Innate and innate-like lymphocytes are recently appreciated tissue-resident immune cells with vital roles in the initiation of tissue inflammatory responses. As early responders during tissue perturbation, these cells are integral in shaping both protective and pathologic immune responses, as well as contributing during normal tissue development and remodeling. We are particularly focused on innate lymphocytes that are associated with type 2/allergic immune responses. Through understanding the local signals and micro-environments that regulate innate type 2 immune responses, we hope to manipulate these pathways to both limit allergic pathology (asthma, allergy, atopic dermatitis) and promote beneficial allergic responses in settings of chronic, low-grade inflammatory diseases (cardiovascular disease, obesity/diabetes,) where we and others have found type 2 immunity to be protective. Our group is using a multifaceted approach focused on in vivo mouse models, including cytokine reporter/deleter mice, advanced imaging with tissue clearing, flow immunophenotyping, genomics, and pathologic challenges to study these questions.
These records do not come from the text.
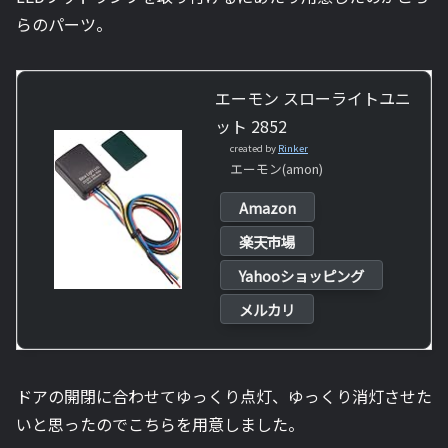
らのパーツ。
エーモン スローライトユニ
ット 2852
created by
Rinker
エーモン(amon)
Amazon
楽天市場
Yahooショッピング
メルカリ
ドアの開閉に合わせてゆっくり点灯、ゆっくり消灯させた
いと思ったのでこちらを用意しました。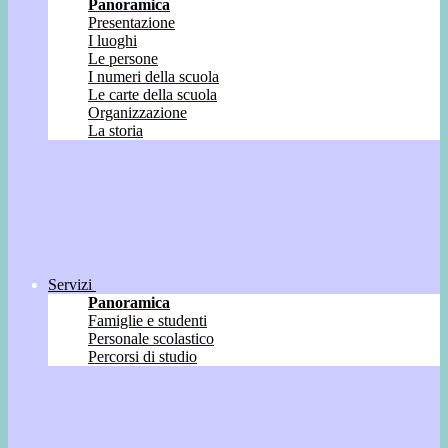
Panoramica
Presentazione
I luoghi
Le persone
I numeri della scuola
Le carte della scuola
Organizzazione
La storia
Servizi
Panoramica
Famiglie e studenti
Personale scolastico
Percorsi di studio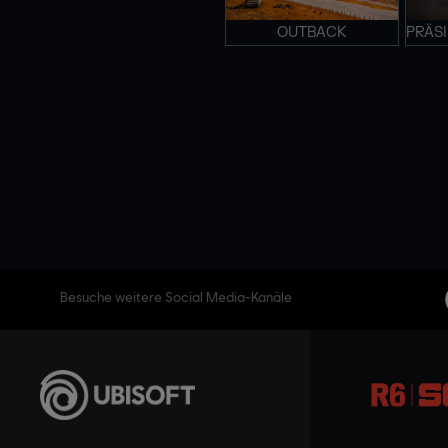
OUTBACK
PRÄS
Besuche weitere Social Media-Kanäle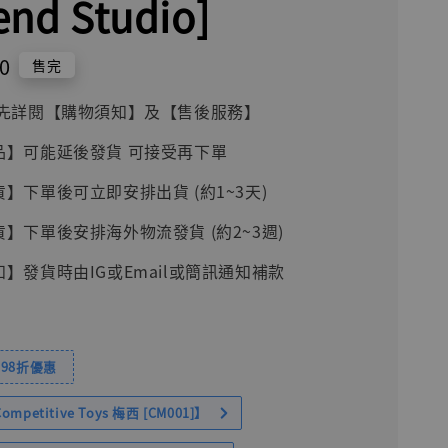
end Studio]
0
售完
前請先詳閱【購物須知】及【售後服務】
品】可能延後發貨 可接受再下單
貨】下單後可立即安排出貨 (約1~3天)
貨】下單後安排海外物流發貨 (約2~3週)
知】發貨時由IG或Email或簡訊通知補款
98折優惠
petitive Toys 梅西 [CM001]】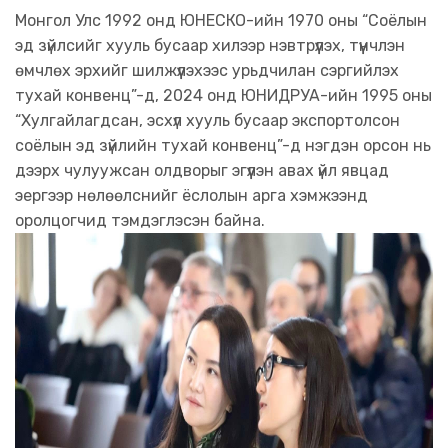
Монгол Улс 1992 онд ЮНЕСКО-ийн 1970 оны “Соёлын
эд зүйлсийг хууль бусаар хилээр нэвтрүүлэх, түүнчлэн
өмчлөх эрхийг шилжүүлэхээс урьдчилан сэргийлэх
тухай конвенц”-д, 2024 онд ЮНИДРУА-ийн 1995 оны
“Хулгайлагдсан, эсхүл хууль бусаар экспортолсон
соёлын эд зүйлийн тухай конвенц”-д нэгдэн орсон нь
дээрх чулуужсан олдворыг эгүүлэн авах үйл явцад
эергээр нөлөөлснийг ёслолын арга хэмжээнд
оролцогчид тэмдэглэсэн байна.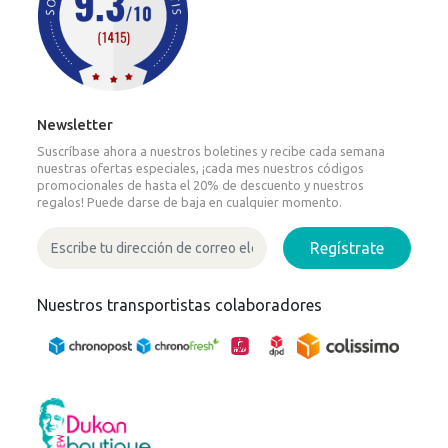
Newsletter
Suscríbase ahora a nuestros boletines y recibe cada semana
nuestras ofertas especiales, ¡cada mes nuestros códigos
promocionales de hasta el 20% de descuento y nuestros
regalos! Puede darse de baja en cualquier momento.
Regístrate
Nuestros transportistas colaboradores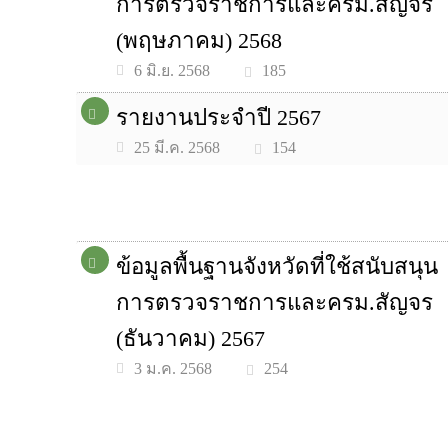
การตรวจราชการและครม.สัญจร
(พฤษภาคม) 2568
185
6 มิ.ย. 2568
รายงานประจำปี 2567
154
25 มี.ค. 2568
ข้อมูลพื้นฐานจังหวัดที่ใช้สนับสนุน
การตรวจราชการและครม.สัญจร
(ธันวาคม) 2567
254
3 ม.ค. 2568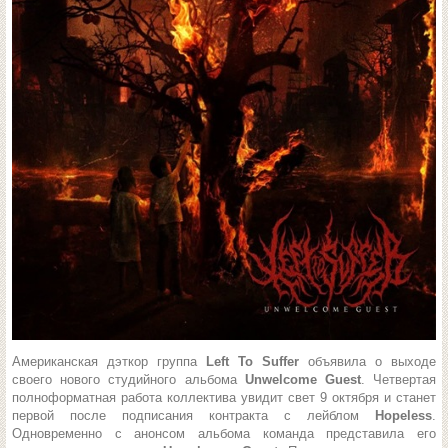
Американская дэткор группа
Left To Suffer
объявила о выходе
своего нового студийного альбома
Unwelcome Guest
. Четвертая
полноформатная работа коллектива увидит свет 9 октября и станет
первой после подписания контракта с лейблом
Hopeless
.
Одновременно с анонсом альбома команда представила его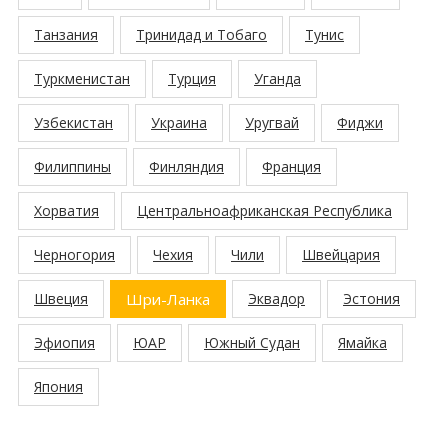
Танзания
Тринидад и Тобаго
Тунис
Туркменистан
Турция
Уганда
Узбекистан
Украина
Уругвай
Фиджи
Филиппины
Финляндия
Франция
Хорватия
Центральноафриканская Республика
Черногория
Чехия
Чили
Швейцария
Швеция
Шри-Ланка
Эквадор
Эстония
Эфиопия
ЮАР
Южный Судан
Ямайка
Япония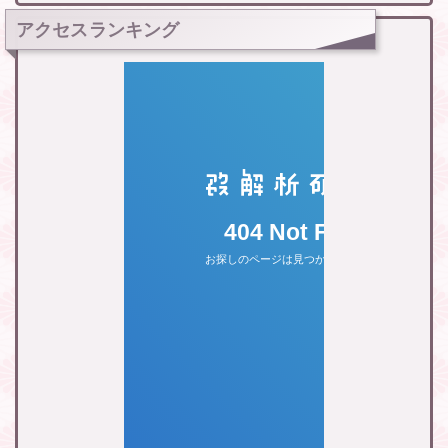
アクセスランキング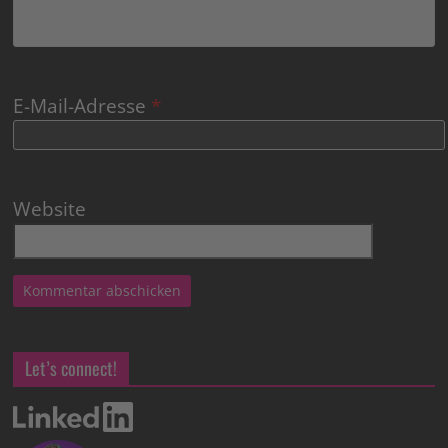
E-Mail-Adresse
*
Website
Let’s connect!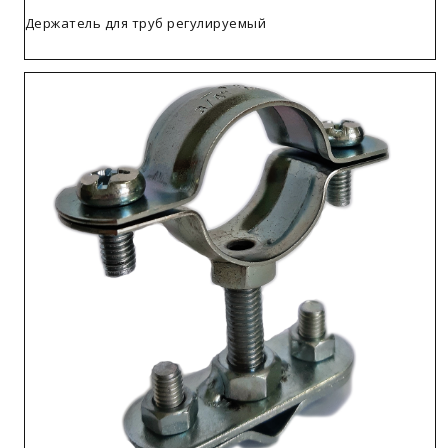
Держатель для труб регулируемый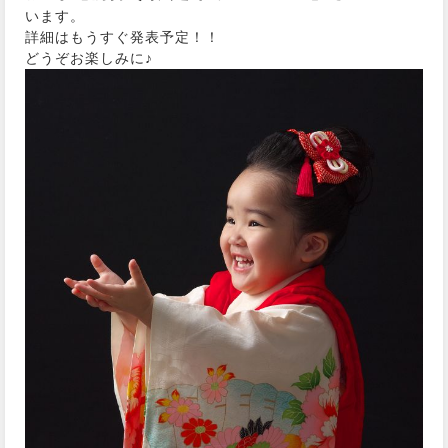
います。
詳細はもうすぐ発表予定！！
どうぞお楽しみに♪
One area of laboratory focus is to understand the tissue 'niche" which supports and regulates resident lymphocytes, including both ILC2 and Treg. We have identified specific micro-anatomic sites where ILC2 and tissue Treg reside, and are currently using a combination of advanced imaging, genetics, and molecular approaches to characterize these sites of immune-tissue cross-talk. We are particularly interested in the regulation and sources of the IL-1 family member IL-33, a dominant positive regulator of tissue ILC2 and Treg. We hope that these studies will lead to a better understanding of how tissue-resident lymphocytes coordinate immune responses from their discrete micro-anatomical niches to impact the physiology of their host tissue, and how these interactions go awry during pathologic states.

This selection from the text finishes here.